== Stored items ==
★ ★ ★ ★ ★

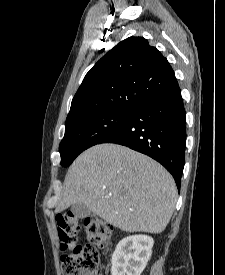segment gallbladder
<instances>
[{
	"mask_svg": "<svg viewBox=\"0 0 225 275\" xmlns=\"http://www.w3.org/2000/svg\"><path fill=\"white\" fill-rule=\"evenodd\" d=\"M71 211L78 218H84L91 214V211L83 203L73 204Z\"/></svg>",
	"mask_w": 225,
	"mask_h": 275,
	"instance_id": "bac80fb5",
	"label": "gallbladder"
}]
</instances>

★ ★ ★ ★ ★

Would you restate the records above word for word and exclude the pictures?

== Answer for the task ==
segment gallbladder
<instances>
[{
	"mask_svg": "<svg viewBox=\"0 0 225 275\" xmlns=\"http://www.w3.org/2000/svg\"><path fill=\"white\" fill-rule=\"evenodd\" d=\"M71 211L78 218H84L91 214V211L83 203L73 204Z\"/></svg>",
	"mask_w": 225,
	"mask_h": 275,
	"instance_id": "bac80fb5",
	"label": "gallbladder"
}]
</instances>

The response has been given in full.